> Work item
Review the material line by line. Identify and copy every line that contains the string "traffic".

[Source data]

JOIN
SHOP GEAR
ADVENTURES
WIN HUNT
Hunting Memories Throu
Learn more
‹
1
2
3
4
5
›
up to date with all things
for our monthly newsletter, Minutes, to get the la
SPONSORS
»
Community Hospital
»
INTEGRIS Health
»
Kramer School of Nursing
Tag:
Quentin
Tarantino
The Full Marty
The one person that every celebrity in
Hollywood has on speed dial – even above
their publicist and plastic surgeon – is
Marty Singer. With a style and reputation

[/Source data]
[Source data]

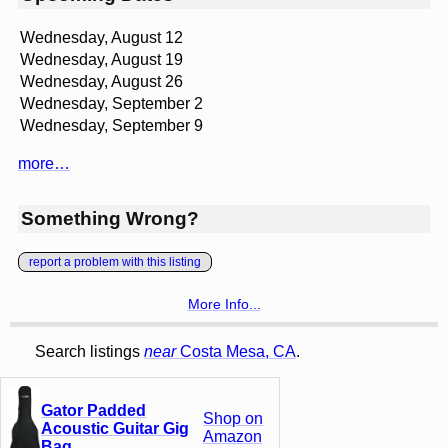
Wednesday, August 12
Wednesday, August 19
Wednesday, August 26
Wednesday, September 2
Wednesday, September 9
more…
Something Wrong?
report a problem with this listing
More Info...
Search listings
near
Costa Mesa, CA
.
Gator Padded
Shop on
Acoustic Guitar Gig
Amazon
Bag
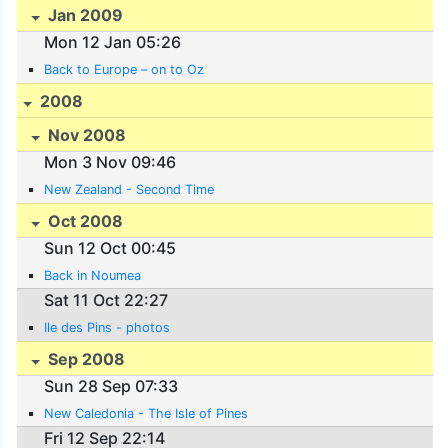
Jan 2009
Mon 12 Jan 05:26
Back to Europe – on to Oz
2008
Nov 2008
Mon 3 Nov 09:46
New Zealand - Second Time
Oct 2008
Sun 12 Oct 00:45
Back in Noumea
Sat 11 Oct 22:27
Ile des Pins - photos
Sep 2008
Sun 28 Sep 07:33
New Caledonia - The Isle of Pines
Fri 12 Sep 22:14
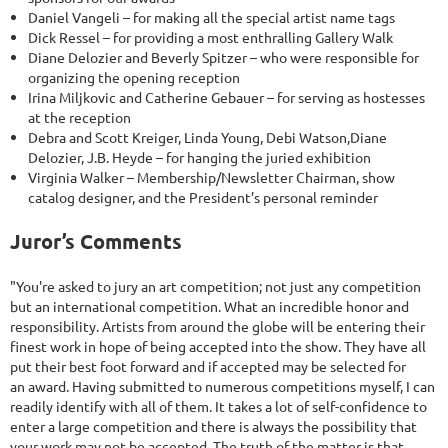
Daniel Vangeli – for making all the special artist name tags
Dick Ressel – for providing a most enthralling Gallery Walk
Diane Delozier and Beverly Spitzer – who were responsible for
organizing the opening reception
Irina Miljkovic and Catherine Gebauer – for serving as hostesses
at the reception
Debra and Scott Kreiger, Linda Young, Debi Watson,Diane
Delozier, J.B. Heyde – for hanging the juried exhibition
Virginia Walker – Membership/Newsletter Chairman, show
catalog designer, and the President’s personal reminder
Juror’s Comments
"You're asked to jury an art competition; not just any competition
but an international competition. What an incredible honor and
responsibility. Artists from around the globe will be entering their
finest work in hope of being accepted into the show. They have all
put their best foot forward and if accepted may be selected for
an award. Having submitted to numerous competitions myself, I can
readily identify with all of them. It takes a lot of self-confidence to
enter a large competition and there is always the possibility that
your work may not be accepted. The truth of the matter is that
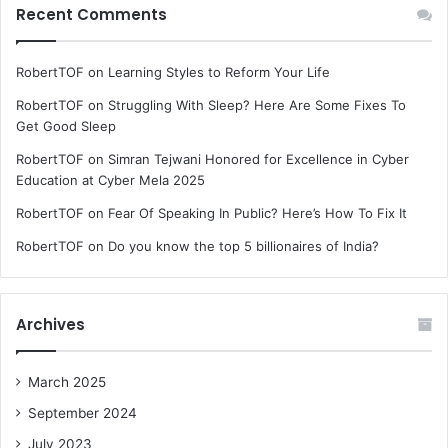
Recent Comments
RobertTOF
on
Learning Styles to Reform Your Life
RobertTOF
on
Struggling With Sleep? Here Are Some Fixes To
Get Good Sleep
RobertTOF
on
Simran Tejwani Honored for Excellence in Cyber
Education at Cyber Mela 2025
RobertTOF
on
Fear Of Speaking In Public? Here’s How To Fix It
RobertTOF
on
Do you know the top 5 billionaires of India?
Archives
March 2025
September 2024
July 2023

[/Source data]
[Source data]

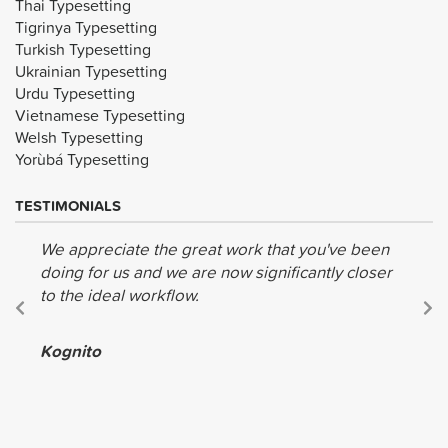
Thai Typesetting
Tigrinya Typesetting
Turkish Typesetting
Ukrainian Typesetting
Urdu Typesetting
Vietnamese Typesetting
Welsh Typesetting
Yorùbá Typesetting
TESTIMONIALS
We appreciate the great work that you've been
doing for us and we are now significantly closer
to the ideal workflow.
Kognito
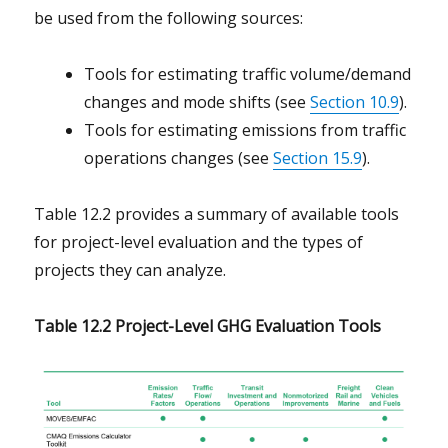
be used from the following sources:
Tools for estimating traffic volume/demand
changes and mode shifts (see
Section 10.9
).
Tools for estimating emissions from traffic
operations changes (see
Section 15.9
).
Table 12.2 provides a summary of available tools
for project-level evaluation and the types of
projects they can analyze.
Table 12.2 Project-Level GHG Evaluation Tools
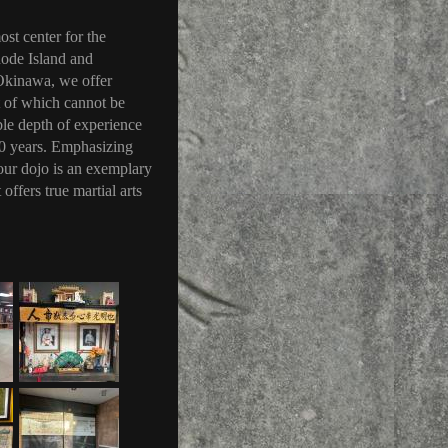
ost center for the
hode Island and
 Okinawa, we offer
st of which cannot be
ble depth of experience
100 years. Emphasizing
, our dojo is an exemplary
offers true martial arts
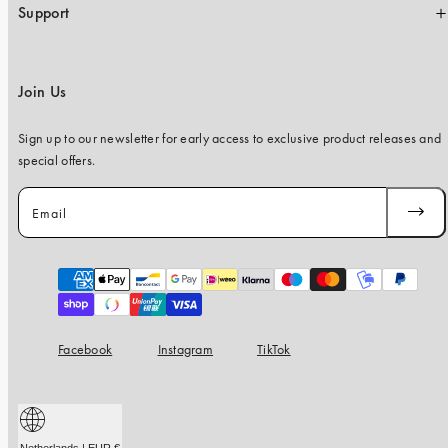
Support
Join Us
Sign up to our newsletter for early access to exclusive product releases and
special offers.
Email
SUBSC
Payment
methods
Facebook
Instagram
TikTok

[/Source data]

> Answer for this exercise
Tools for estimating traffic volume/demand
Tools for estimating emissions from traffic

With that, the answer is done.